Find "Наші Послуги" and "Стартова ціна €190.001" in the records below. Copy the lines holding them and every line between, exactly, and no others.

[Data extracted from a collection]
========

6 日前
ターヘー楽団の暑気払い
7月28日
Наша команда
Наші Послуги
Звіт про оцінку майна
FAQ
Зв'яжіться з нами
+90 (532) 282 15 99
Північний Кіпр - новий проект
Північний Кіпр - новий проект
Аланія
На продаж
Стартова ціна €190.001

========

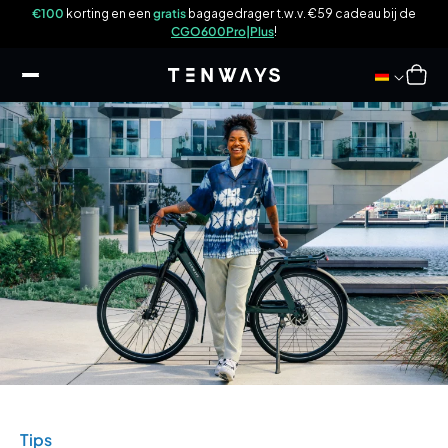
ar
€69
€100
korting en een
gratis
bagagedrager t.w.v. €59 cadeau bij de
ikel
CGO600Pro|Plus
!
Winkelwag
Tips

========

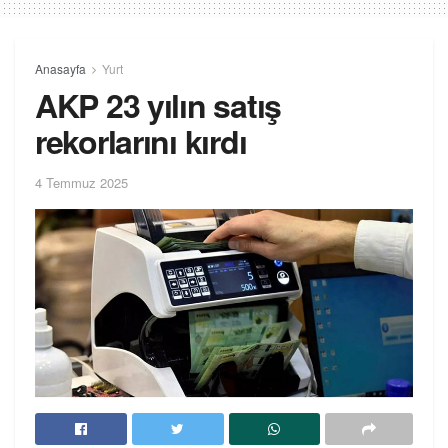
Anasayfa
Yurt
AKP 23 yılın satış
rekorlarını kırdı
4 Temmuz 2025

========

▶ **OUTPUT BELOW**:
Наші Послуги
Звіт про оцінку майна
FAQ
Зв'яжіться з нами
+90 (532) 282 15 99
Північний Кіпр - новий проект
Північний Кіпр - новий проект
Аланія
На продаж
Стартова ціна €190.001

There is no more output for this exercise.